EXERCISE PROMPT —
From the entries below, copy each line in which the word "osnovu" occurs.
>>>
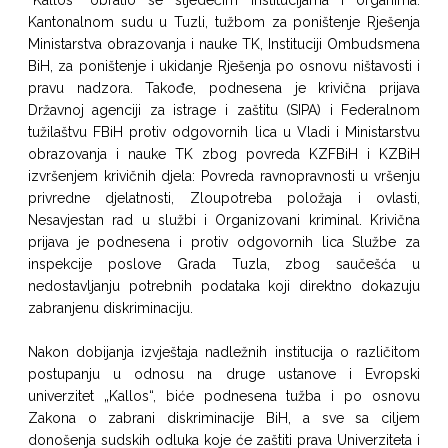
“Kallos” obratio se sljedećim institucijama i organima:
Kantonalnom sudu u Tuzli, tužbom za poništenje Rješenja
Ministarstva obrazovanja i nauke TK, Instituciji Ombudsmena
BiH, za poništenje i ukidanje Rješenja po osnovu ništavosti i
pravu nadzora. Takođe, podnesena je krivična prijava
Državnoj agenciji za istrage i zaštitu (SIPA) i Federalnom
tužilaštvu FBiH protiv odgovornih lica u Vladi i Ministarstvu
obrazovanja i nauke TK zbog povreda KZFBiH i KZBiH
izvršenjem krivičnih djela: Povreda ravnopravnosti u vršenju
privredne djelatnosti, Zloupotreba položaja i ovlasti,
Nesavjestan rad u službi i Organizovani kriminal. Krivična
prijava je podnesena i protiv odgovornih lica Službe za
inspekcije poslove Grada Tuzla, zbog saučešća u
nedostavljanju potrebnih podataka koji direktno dokazuju
zabranjenu diskriminaciju.
Nakon dobijanja izvještaja nadležnih institucija o različitom
postupanju u odnosu na druge ustanove i Evropski
univerzitet „Kallos“, biće podnesena tužba i po osnovu
Zakona o zabrani diskriminacije BiH, a sve sa ciljem
donošenja sudskih odluka koje će zaštiti prava Univerziteta i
<<<
TASK ANSWER —
BiH, za poništenje i ukidanje Rješenja po osnovu ništavosti i
univerzitet „Kallos“, biće podnesena tužba i po osnovu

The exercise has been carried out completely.